Le four médiéval de Saran. Cuisson du 14 novembre 2009.

Saran au nord-ouest d’Orléans, à 6 km du centre ville d’Orléans. Au nord, en lisière de la forêt d’Orléans.

Sur le site artisanal potier du Haut Moyen-Age (6/9 ème siècle).

Monsieur Sébastien Jesset, archéologue de l'INRAP, est responsable de ce projet. Le four a été reconstruit de la façon la plus fidèle qui soit  avec les différents matériaux retrouvés sur sur le site. Ce document a été rédigé avec l'aide de l'étude "Premier bilan de la campagne de fouilles de 2009"réalisée par Mr Jesset.
Le céramiste Pierre Garnault ainsi que moi-même avons conduit cette cuisson qui dura 4 à 5 heures. Malgré une chambre de cuisson largement ouverte, une température de plus de 1000° fut atteinte sans difficulté avec des branchages secs et de la charbonnette.

Le chantier archéologique de Saran est sous la rersponsabilité administrative de la Fédération Archéologique du Loiret.

Saran, Lac de la médecinerie, premier bilan de la fouille de 2OO9.

 

La fouille de 2009.

S’est déroulée de début juillet à fin Août puis de la mi octobre à la mi novembre afin de rattraper le retard due aux nombreuses découvertes imprévus.

 

Dans le quart nord-ouest de l’agglomération Orléanaise, 27 opérations archéologiques ont déjà eu lieu sur ce territoire, les premières en 1996 et les dernières viennent de s’achever ou sont encore en cours. Cette forte densité d’opération est en rapport avec la pression foncière qui touche cette partie de l’agglomération depuis 2000 (essentiellement ZAC de 80 à 100 hectares et zones pavillonnaires.

Sur toutes ces opérations, 12 ont livré des traces d’occupation du haut Moyen Age. Traces disparates qui vont de parcellaires isolées, à la fouille de 7 hectares de vestiges correspondants à deux grandse exploitations agricoles séparées de 200 m l’une de l’autre et reliées par un chemin .

 Les ateliers de potier ou indices de ces derniers  qui nous intéresse ici plus fortement ont été rencontrés en 4 lieux. On distingue les ateliers avérés avec vestiges de cet artisanat (Four, tours, bacs, etc…) des indices révélés par la présence d’une grande quantité de rebuts de cuisson, mais pas de structures.

 Une centaine de fours doit exister en ces lieux du Ve siècle au Xe siècle qui transforme l’argile en tout types de produits vaisselle, éléments de constructions, etc..

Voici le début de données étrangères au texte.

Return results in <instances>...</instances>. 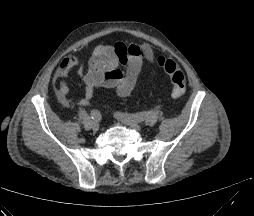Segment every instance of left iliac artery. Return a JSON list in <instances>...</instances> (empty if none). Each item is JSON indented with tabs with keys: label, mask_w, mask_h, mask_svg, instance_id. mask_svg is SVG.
I'll list each match as a JSON object with an SVG mask.
<instances>
[{
	"label": "left iliac artery",
	"mask_w": 254,
	"mask_h": 216,
	"mask_svg": "<svg viewBox=\"0 0 254 216\" xmlns=\"http://www.w3.org/2000/svg\"><path fill=\"white\" fill-rule=\"evenodd\" d=\"M128 117H130L131 119L137 121V122H141L144 121L145 118L147 117L145 112H141V113H136V114H125Z\"/></svg>",
	"instance_id": "left-iliac-artery-1"
}]
</instances>
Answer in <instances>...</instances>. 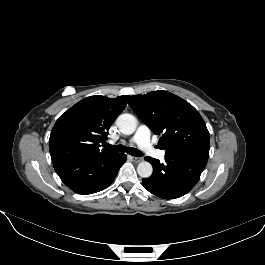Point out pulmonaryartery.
<instances>
[{"instance_id": "pulmonary-artery-1", "label": "pulmonary artery", "mask_w": 265, "mask_h": 265, "mask_svg": "<svg viewBox=\"0 0 265 265\" xmlns=\"http://www.w3.org/2000/svg\"><path fill=\"white\" fill-rule=\"evenodd\" d=\"M131 141L137 144L141 151L150 156H158L160 158L164 157V153L157 150L151 143L149 138V129L146 126L139 127Z\"/></svg>"}]
</instances>
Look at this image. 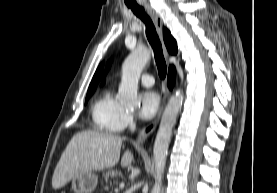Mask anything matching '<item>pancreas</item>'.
Instances as JSON below:
<instances>
[{"label": "pancreas", "mask_w": 277, "mask_h": 193, "mask_svg": "<svg viewBox=\"0 0 277 193\" xmlns=\"http://www.w3.org/2000/svg\"><path fill=\"white\" fill-rule=\"evenodd\" d=\"M104 178L107 180L108 178H117V179H123V173L118 170L110 169L103 173Z\"/></svg>", "instance_id": "pancreas-1"}]
</instances>
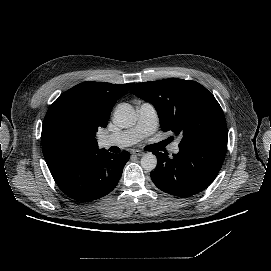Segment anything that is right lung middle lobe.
<instances>
[{"label":"right lung middle lobe","mask_w":271,"mask_h":271,"mask_svg":"<svg viewBox=\"0 0 271 271\" xmlns=\"http://www.w3.org/2000/svg\"><path fill=\"white\" fill-rule=\"evenodd\" d=\"M50 142L62 149L76 146L85 136L83 127L70 113H60L48 129Z\"/></svg>","instance_id":"right-lung-middle-lobe-1"}]
</instances>
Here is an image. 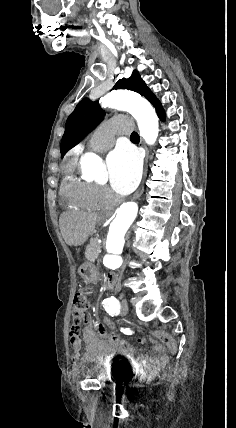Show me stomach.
<instances>
[{
    "label": "stomach",
    "mask_w": 236,
    "mask_h": 428,
    "mask_svg": "<svg viewBox=\"0 0 236 428\" xmlns=\"http://www.w3.org/2000/svg\"><path fill=\"white\" fill-rule=\"evenodd\" d=\"M97 265L92 264L91 261H86L82 264L78 276L80 279H84L85 283H88L91 287L97 286L100 282V275L97 274Z\"/></svg>",
    "instance_id": "1"
}]
</instances>
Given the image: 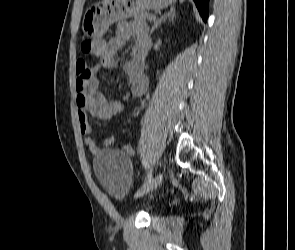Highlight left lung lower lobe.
I'll return each instance as SVG.
<instances>
[{
	"label": "left lung lower lobe",
	"mask_w": 295,
	"mask_h": 250,
	"mask_svg": "<svg viewBox=\"0 0 295 250\" xmlns=\"http://www.w3.org/2000/svg\"><path fill=\"white\" fill-rule=\"evenodd\" d=\"M200 15L202 16L203 20L206 22L208 17V0H194Z\"/></svg>",
	"instance_id": "obj_1"
}]
</instances>
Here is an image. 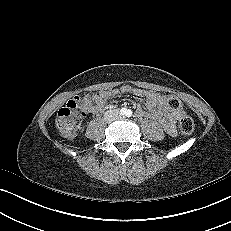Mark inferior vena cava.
Instances as JSON below:
<instances>
[{"label":"inferior vena cava","mask_w":231,"mask_h":231,"mask_svg":"<svg viewBox=\"0 0 231 231\" xmlns=\"http://www.w3.org/2000/svg\"><path fill=\"white\" fill-rule=\"evenodd\" d=\"M114 113L117 115V114H118V111H117V110H114Z\"/></svg>","instance_id":"obj_1"}]
</instances>
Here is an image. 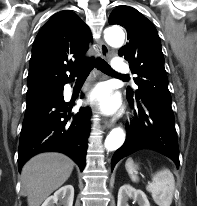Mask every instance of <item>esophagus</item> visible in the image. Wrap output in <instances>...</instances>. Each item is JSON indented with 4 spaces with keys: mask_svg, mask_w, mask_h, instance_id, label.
Here are the masks:
<instances>
[{
    "mask_svg": "<svg viewBox=\"0 0 197 206\" xmlns=\"http://www.w3.org/2000/svg\"><path fill=\"white\" fill-rule=\"evenodd\" d=\"M99 51H100V55L102 57H108L109 55V47L107 46V44L103 41V40H99ZM104 125L105 127L107 128H110L114 125L113 122H110L108 120H105L104 121Z\"/></svg>",
    "mask_w": 197,
    "mask_h": 206,
    "instance_id": "obj_1",
    "label": "esophagus"
}]
</instances>
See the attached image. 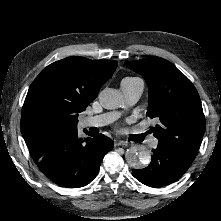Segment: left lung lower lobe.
<instances>
[{"instance_id": "1", "label": "left lung lower lobe", "mask_w": 221, "mask_h": 221, "mask_svg": "<svg viewBox=\"0 0 221 221\" xmlns=\"http://www.w3.org/2000/svg\"><path fill=\"white\" fill-rule=\"evenodd\" d=\"M152 152L149 166L132 172L137 180L150 187H161L177 181L192 164V161L159 145Z\"/></svg>"}]
</instances>
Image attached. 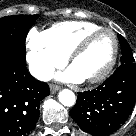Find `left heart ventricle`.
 Listing matches in <instances>:
<instances>
[{"instance_id":"left-heart-ventricle-1","label":"left heart ventricle","mask_w":136,"mask_h":136,"mask_svg":"<svg viewBox=\"0 0 136 136\" xmlns=\"http://www.w3.org/2000/svg\"><path fill=\"white\" fill-rule=\"evenodd\" d=\"M114 41L110 34L96 37L88 48L74 61L73 67L83 78L99 73L110 61Z\"/></svg>"}]
</instances>
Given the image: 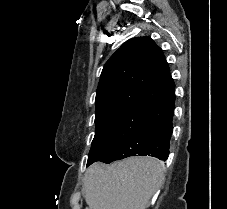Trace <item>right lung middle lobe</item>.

 Un peu plus au sud un indice d’atelier avec une grande quantité de ratés du milieu du Xe siècle, retrouvés dans un fossé en limite d’emprise de diagnostic. Il semble s’agir d’une unité plus réduite qu’à la médecinerie et apparemment ponctuelle. Ce petit atelier devrait faire l’objet d’une fouille en 2010. Deux périodes sont reconnues dans la production de l’atelier avec en premier lieu pour le VIIe siècle-première moitié du VIIIe siècle, celle de récipients domestiques courants vraisemblablement à destination de la communauté et du marché local proche. Dans la deuxième moitié du VIIIe-première moitié du IXe siècle la production de vase à réserve a destination exclusive du domaine.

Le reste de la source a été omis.